National Palace of Culture

presentation Track 4 - Data Handling T4 - Data handling

Speaker

Brian Paul Bockelman (University of Nebraska Lincoln (US))

Description

Outside the HEP computing ecosystem, it is vanishingly rare to encounter user X509 certificate authentication (and proxy certificates are even more rare). The web never widely adopted the user certificate model, but increasingly sees the need for federated identity services and distributed authorization. For example, Dropbox, Google and Box instead use bearer tokens issued via the OAuth2 protocol to authorize actions on their services.
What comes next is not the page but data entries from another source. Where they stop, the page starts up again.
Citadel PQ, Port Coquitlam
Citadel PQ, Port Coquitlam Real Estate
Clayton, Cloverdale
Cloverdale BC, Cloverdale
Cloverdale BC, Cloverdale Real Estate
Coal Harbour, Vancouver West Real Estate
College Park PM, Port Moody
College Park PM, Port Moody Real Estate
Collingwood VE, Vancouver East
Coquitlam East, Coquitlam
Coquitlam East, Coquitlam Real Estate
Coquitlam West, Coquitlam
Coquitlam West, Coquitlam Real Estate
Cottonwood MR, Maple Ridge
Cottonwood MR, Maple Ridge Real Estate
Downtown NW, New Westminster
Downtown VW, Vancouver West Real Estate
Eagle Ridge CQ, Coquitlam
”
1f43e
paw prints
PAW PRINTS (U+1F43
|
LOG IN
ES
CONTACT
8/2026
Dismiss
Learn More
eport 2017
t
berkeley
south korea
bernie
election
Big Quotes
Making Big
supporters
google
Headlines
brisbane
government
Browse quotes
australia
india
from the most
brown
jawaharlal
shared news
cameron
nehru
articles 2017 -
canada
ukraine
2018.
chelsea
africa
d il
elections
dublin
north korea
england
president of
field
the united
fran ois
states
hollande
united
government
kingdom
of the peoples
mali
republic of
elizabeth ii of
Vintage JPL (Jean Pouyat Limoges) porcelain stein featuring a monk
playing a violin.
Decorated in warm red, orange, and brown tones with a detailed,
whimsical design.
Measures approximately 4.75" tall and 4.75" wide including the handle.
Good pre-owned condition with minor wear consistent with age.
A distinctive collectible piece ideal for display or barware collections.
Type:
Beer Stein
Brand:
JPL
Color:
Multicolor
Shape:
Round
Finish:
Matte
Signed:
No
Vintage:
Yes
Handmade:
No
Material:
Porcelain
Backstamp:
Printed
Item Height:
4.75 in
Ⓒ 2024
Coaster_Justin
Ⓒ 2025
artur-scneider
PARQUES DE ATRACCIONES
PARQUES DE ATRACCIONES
Thus, the HEP ecosystem has the opportunity to reuse recent work in industry that now covers our needs. We present a token-based ecosystem for authorization tailored for use by CMS.

We base the tokens on the SciTokens profile for the standardized JSON Web Token (JWT) format. The token embeds a signed description of what capabilities the VO grants the bearer; the site-level service can verify the VO’s signature without contacting a central service.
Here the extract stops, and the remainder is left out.